* _TASK DESCRIPTION_
Whenever the string "Belges" turns up in a line below, that line should be copied.

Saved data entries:
>>>

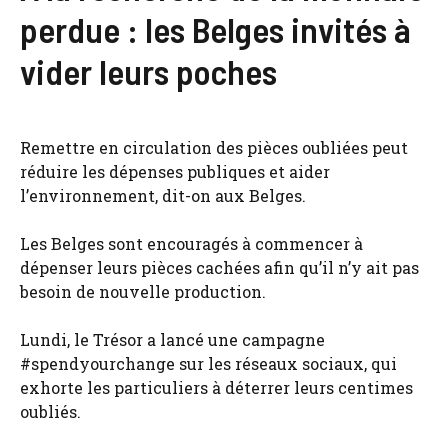
perdue : les Belges invités à
vider leurs poches
Remettre en circulation des pièces oubliées peut
réduire les dépenses publiques et aider
l’environnement, dit-on aux Belges.
Les Belges sont encouragés à commencer à
dépenser leurs pièces cachées afin qu’il n’y ait pas
besoin de nouvelle production.
Lundi, le Trésor a lancé une campagne
#spendyourchange sur les réseaux sociaux, qui
exhorte les particuliers à déterrer leurs centimes
oubliés.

<<<

* _SOLUTION_
perdue : les Belges invités à
l’environnement, dit-on aux Belges.
Les Belges sont encouragés à commencer à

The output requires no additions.